The pursuer lodged a Note of Argument in which he confirmed that he had not been appointed or confirmed as executor dative but that a petition to this effect was being presented.
The court refused the pursuer’s motion to sist and allowed further adjustment (amendment) of the pleadings. The pursuer then enrolled a motion to allow a proof before answer which is a hearing on both factual and legal issues and appropriate where the court needs to hear the evidence before it can address the legal issues. We opposed this because the question of the right to sue was a preliminary issue akin to a question of jurisdiction or the like. We argued that a Debate, a hearing on legal arguments, was appropriate. The sheriff agreed, refused the motion and fixed a date for Debate.
The defender asked for the action to be dismissed. The pursuer asked the court to reject that argument and appoint the case to proof or proof before answer.
The pursuer argued that the pursuer had title to sue by virtue of being the deceased’s spouse and the beneficiary of her estate. He was entitled as a matter of right to be appointed executor dative. The appointment was an administrative rather than a judicial function of the court. Although the pursuer accepted that title to sue must exist his stance was that he had an “imperfect” title which could be perfected by appointment.
We in turn argued on behalf of the defender that an executor dative must first petition the court to be appointed such. We put the point to the court that whether or not the pursuer was de facto a beneficiary was not the issue. The question was whether the pursuer had the right to sue in the first place. He had not been appointed as executor dative and therefore he had no title to do so. The action should be dismissed.
The sheriff found for the defender. This was not a case where the pursuer had been appointed executor dative and was waiting for confirmation; rather the position was that the pursuer had simply not been appointed in the first place.
As the spouse the pursuer did not have an exclusive right to be appointed executor dative. Other next of kin could be appointed, so his argument that he would inevitably have been appointed was not correct. But, said the sheriff, even if he did have an exclusive right, he had not exercised it at the time the action was raised. This was not a situation where there is a title which needs only to be perfected: there is no title at all. Accordingly the claim was dismissed with expenses.
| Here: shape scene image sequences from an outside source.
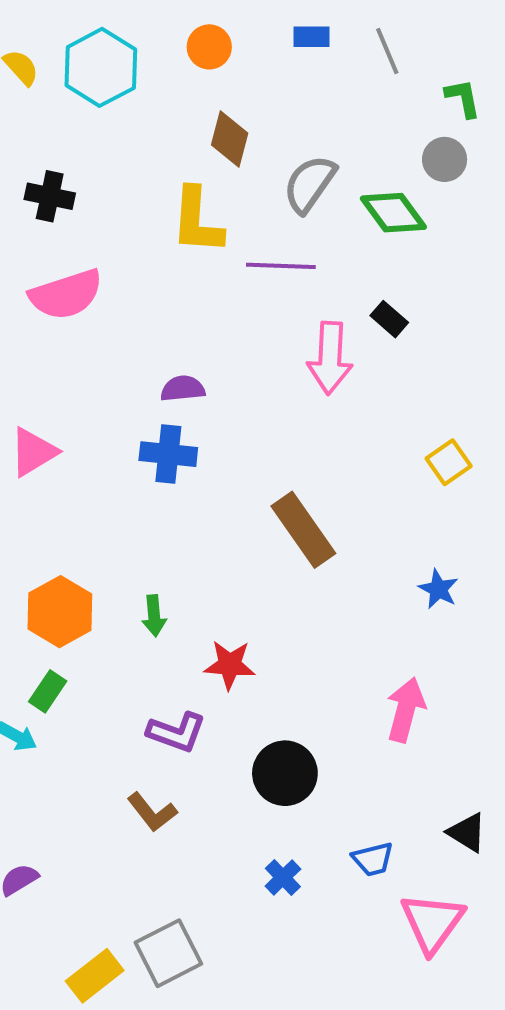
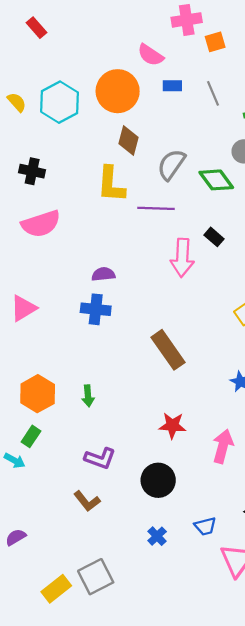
orange circle: (209, 47) -> (118, 91), size x1.8
red star: (230, 665) -> (172, 425), moved

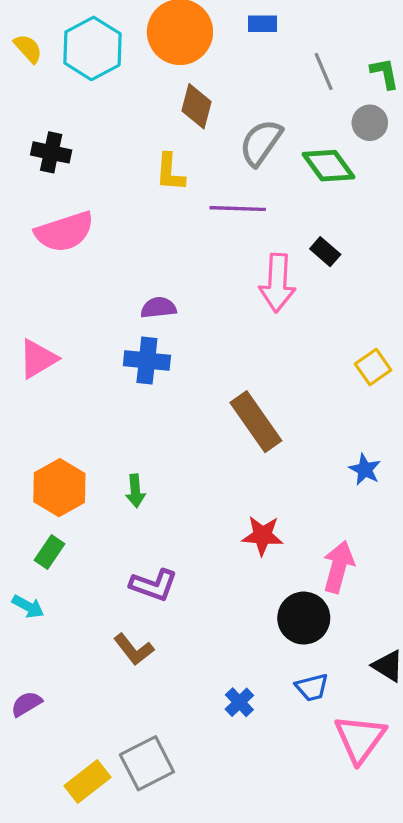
gray line: (213, 93) -> (324, 72), moved
yellow L-shape: (111, 184) -> (170, 172), size x0.7
cyan arrow: (15, 461) -> (28, 606), moved
black circle: (158, 480) -> (304, 618), moved

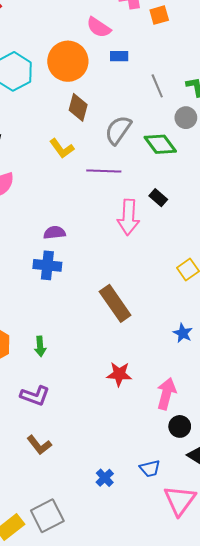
yellow L-shape: (170, 172) -> (62, 148), turned -40
purple L-shape: (154, 585) -> (35, 396), moved
black circle: (304, 618) -> (180, 426), moved, size x0.7

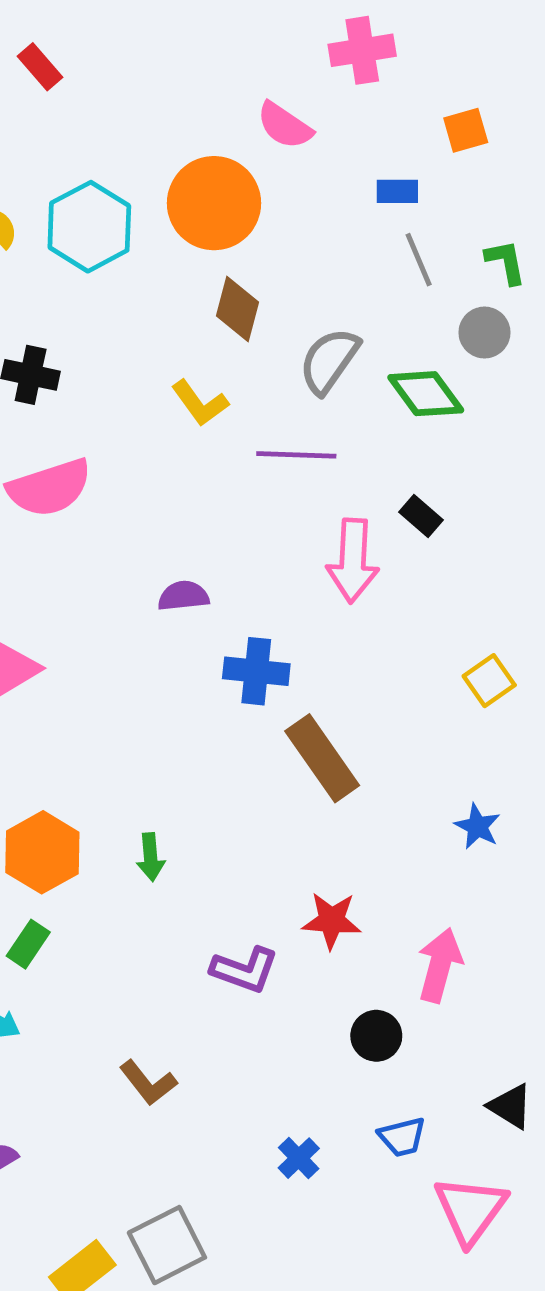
orange square: (159, 15) -> (466, 130), moved
blue rectangle: (119, 56) -> (397, 191), moved
blue cross: (47, 265) -> (256, 671), moved
purple L-shape: (35, 396) -> (245, 970), moved
black circle: (180, 426) -> (376, 1036), moved

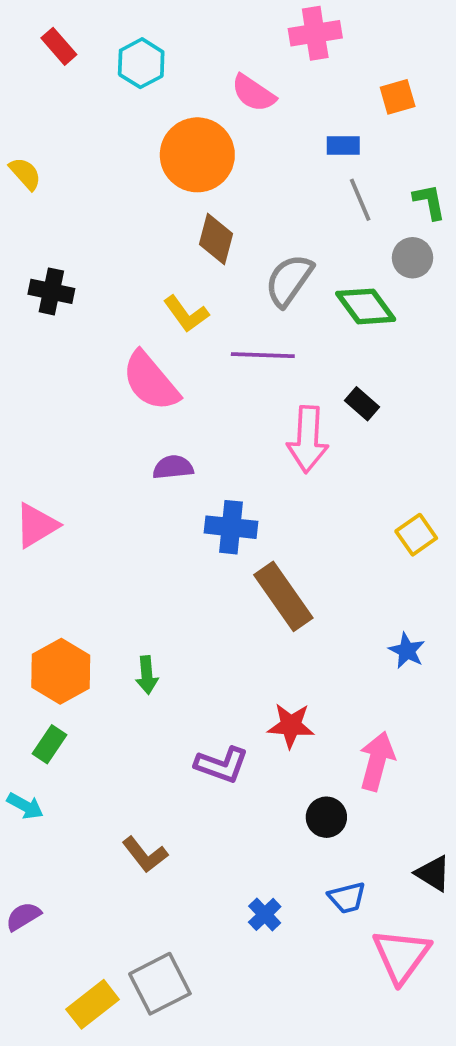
cyan hexagon: (89, 227) -> (141, 63), moved, size x0.7
pink semicircle: (49, 488) -> (151, 381), moved, turned 68

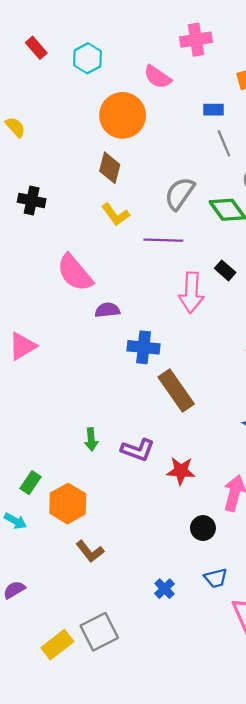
brown diamond: (216, 239) -> (110, 168), moved
pink semicircle: (151, 381) -> (75, 273), moved
orange hexagon: (61, 671) -> (68, 504), moved
purple L-shape: (222, 765) -> (138, 450), moved

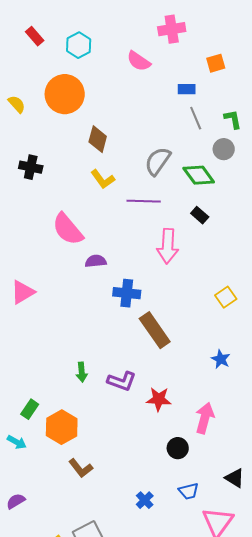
orange circle: (123, 115) -> (65, 94), moved
black rectangle: (225, 270) -> (200, 215), moved

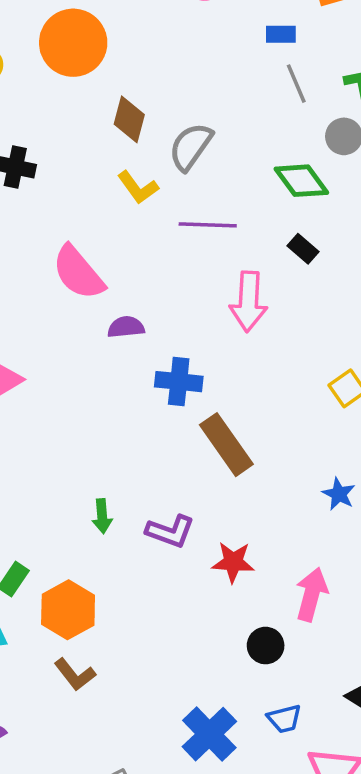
gray semicircle: (158, 161) -> (191, 147), moved
brown L-shape: (81, 468) -> (75, 674), moved
blue cross: (145, 500) -> (209, 734), size x1.8

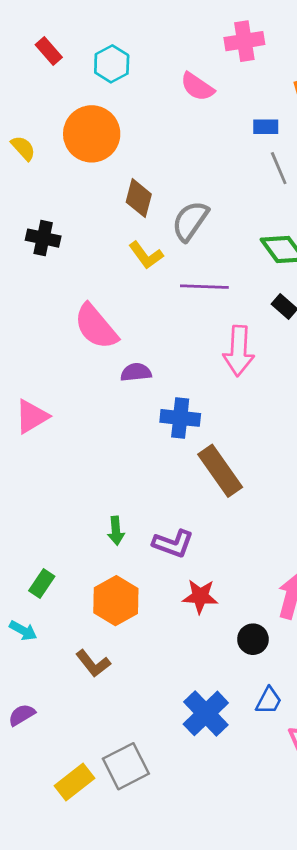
red star: (233, 562) -> (200, 596), moved
orange hexagon: (68, 610) -> (116, 601), moved
blue trapezoid: (284, 719) -> (269, 701), turned -48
This is another in the line of cases both north and south of the border in which one of the parties has skated on procedural thin ice and fallen through. The eagle-eyed among you will have noticed that the claim was served the day before the triennium expired. There being no period for service over and above the three-year limitation period for personal injury claims in Scotland, this was cutting it fine. Had the pursuer sorted out his appointment as Executor Dative before the proceedings were raised, none of his subsequent problems would have arisen and the claim would have been settled, liability having been admitted. Of course the claim is now, unfortunately, time barred.
Had the pursuer started the appointment process before the claim was raised, i.e. he was in a position more akin to having a “perfectible” title as argued by his advocate, would the sheriff have exercised leniency? He says in paragraph 12 of the judgment that this was not a case where the pursuer had actually been appointed executor dative and merely required this to be confirmed. Had he been so, the sheriff’s view might have been different.
Our client, the defender, was represented in court by one of our casualty solicitors, John Stringer. The pursuers had appointed Counsel.